The Rise of MEMS Sensors
Join us for a MEMS-focused webcast on Thursday, June 19th at 12:00pm Eastern time. Click here to go directly to the registration page.
Jay Esfandyari, Director of MEMS and Analog Product Marketing at STMicroelectronics, will discuss the rise of MEMS sensors. Although Micro-Electro-Mechanical Systems (MEMS) have been around for a long time, the introduction of the technology into consumer markets, with Nintendo’s Wii in late 2006, opened the floodgates with multiple MEMS – accelerometers, gyros, compasses, pressure sensors and microphones — now in smartphones and tablets. And you ain’t seen nothing, yet!
Next, Simone Severi, lead for SiGe MEMS at imec, will discuss SiGe MEMS technology for monolithic integration on CMOS. He will describe the recent development of MEMS technologies at imec that enables the monolithic integration of MEMS on CMOS. This approach represents a potential key advantage for a variety of MEMS systems as it can lead to a device performance improvement and to the scaling of the system area with consequent cost and package size reduction. Systems requiring multiple MEMS devices on chip or large MEMS array will benefit the most out of this approach.
One route focuses on the direct post processing on top of CMOS of a low temperature SiGe material, fully compatible with standard Al back end of line processes. This platform can realize a compact system for multi sensing applications. Accelerometers, capacitive pressure, compass and temperature sensors are among the candidate sensors to be combined on the same chip, e.g., to yield implantable (or wearable) products for the medical field, chips for the consumer or automotive market. Array of Capacitive Micromachined Ultrasonic Transducers are demonstrated for potential medical imaging systems. Key asset for the success of this CMOS-MEMS monolithic approach is the implementation of an hermetic thin film packaging technology. Thin film hermetic SiGe packages are demonstrated with cavity pressure ranging from few Pa up to several 100mBar. This technology has the potential to enable a scaling of the form factors while reducing packaging and testing costs.
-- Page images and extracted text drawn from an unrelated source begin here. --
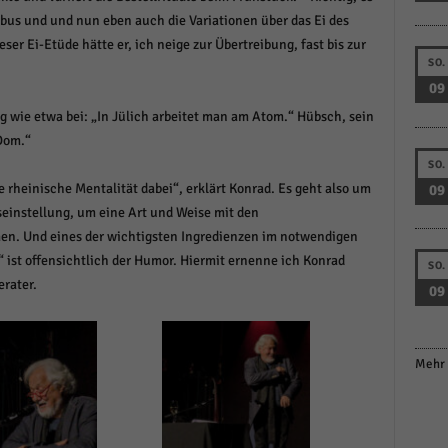
bus und und nun eben auch die Variationen über das Ei des
eser Ei-Etüde hätte er, ich neige zur Übertreibung, fast bis zur
SO.
09
g wie etwa bei: „In Jülich arbeitet man am Atom.“ Hübsch, sein
Dom.“
SO.
e rheinische Mentalität dabei“, erklärt Konrad. Es geht also um
09
instellung, um eine Art und Weise mit den
en. Und eines der wichtigsten Ingredienzen im notwendigen
ist offensichtlich der Humor. Hiermit ernenne ich Konrad
SO.
rater.
09
Mehr 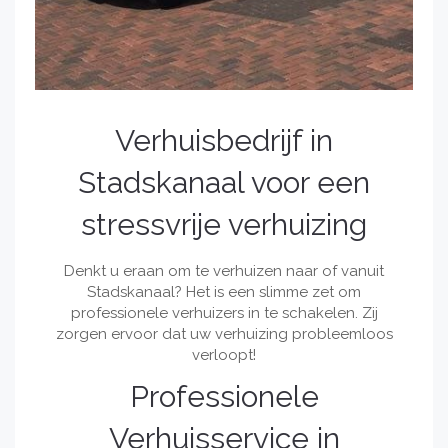
Verhuisbedrijf in
Stadskanaal voor een
stressvrije verhuizing
Denkt u eraan om te verhuizen naar of vanuit
Stadskanaal? Het is een slimme zet om
professionele verhuizers in te schakelen. Zij
zorgen ervoor dat uw verhuizing probleemloos
verloopt!
Professionele
Verhuisservice in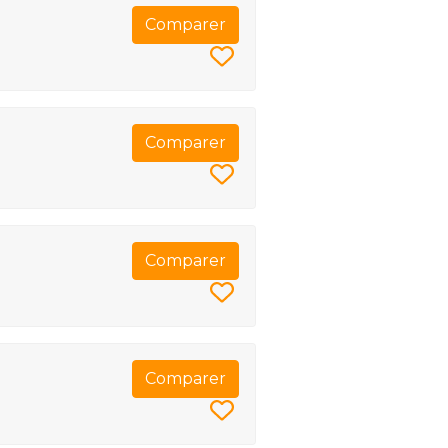
Comparer
Comparer
Comparer
Comparer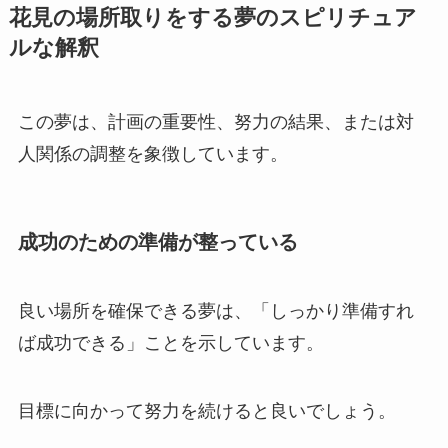
花見の場所取りをする夢のスピリチュア
ルな解釈
この夢は、計画の重要性、努力の結果、または対
人関係の調整を象徴しています。
成功のための準備が整っている
良い場所を確保できる夢は、「しっかり準備すれ
ば成功できる」ことを示しています。
目標に向かって努力を続けると良いでしょう。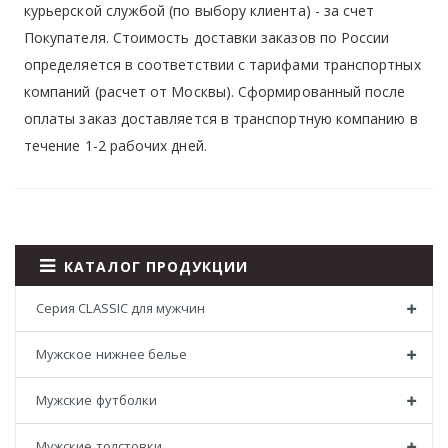
курьерской службой (по выбору клиента) - за счет
Покупателя. Стоимость доставки заказов по России
определяется в соответствии с тарифами транспортных
компаний (расчет от Москвы). Сформированный после
оплаты заказ доставляется в транспортную компанию в
течение 1-2 рабочих дней.
КАТАЛОГ ПРОДУКЦИИ
Серия CLASSIC для мужчин
Мужское нижнее белье
Мужские футболки
Мужские толстовки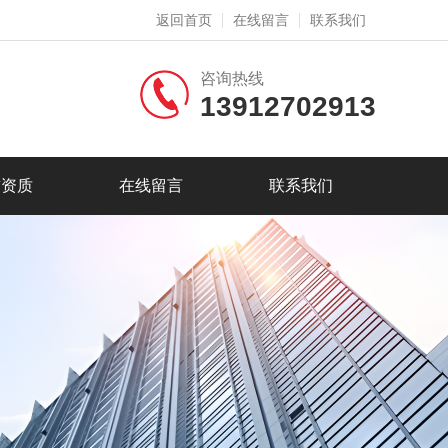
返回首页
在线留言
联系我们
咨询热线
13912702913
誉资质
在线留言
联系我们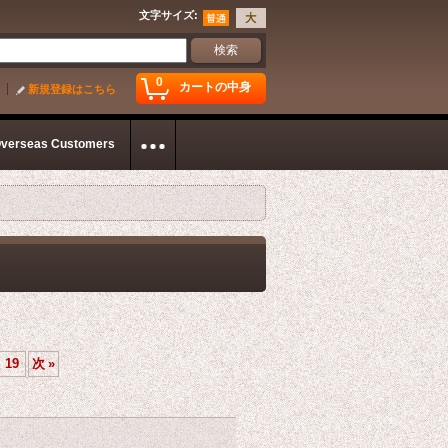
文字サイズ
:
0
カートの中身
新規登録はこちら
Overseas Customers
19
次
»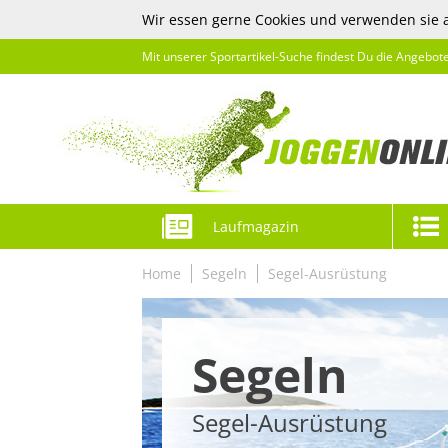
Wir essen gerne Cookies und verwenden sie 
Mit unserer Sportartikel-Suche findest Du die Angebot
Laufmagazin
Home
Segeln
Segel-Ausrüstung
Segeln
Segel-Ausrüstung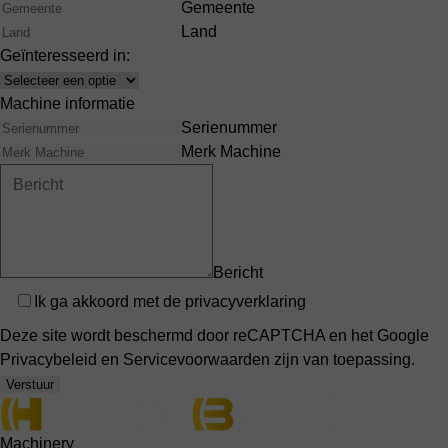
Gemeente
Land
Geïnteresseerd in:
Interests
Machine informatie
Serienummer
Merk Machine
Bericht
Privacy
Ik ga akkoord met de
privacyverklaring
Deze site wordt beschermd door reCAPTCHA en het Google
Privacybeleid
en
Servicevoorwaarden
zijn van toepassing.
Verstuur
Machinery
Jay Esfandyari has more than 20 years of industry experience in Semiconductor Technology, integrated circuits fabrication processes, MEMS & sensors design and development, sensor networking, product marketing, business development and product strategy. Jay holds a master’s degree and a Ph.D. in Electrical Engineering from the University of Technology of Vienna, Austria. He has more than 60 publications and conference contributions. Jay is currently the Director of MEMS and Analog Product Marketing at STMicroelectronics and he is located in Dallas, Texas.
Simone Severi joined IMEC Leuven in 2007, working on microsystems for mass data storage devices, poly-SiGe surface micromachining technology and CMOS integrated biosensors. In 2009 he became the team leader of the specialty component group at IMEC, with specific focus on MEMS and Bio-Photonics sensors.
Severi received his M.S. degree in microelectronic engineering from the University of Bologna, Italy, in 2001 and his Ph. D degree from the Katholieke Universiteit Leuven in 2006. During his Ph.D course he worked on ultimate device scaling, innovative channel engineering and processing for future CMOS devices technologies.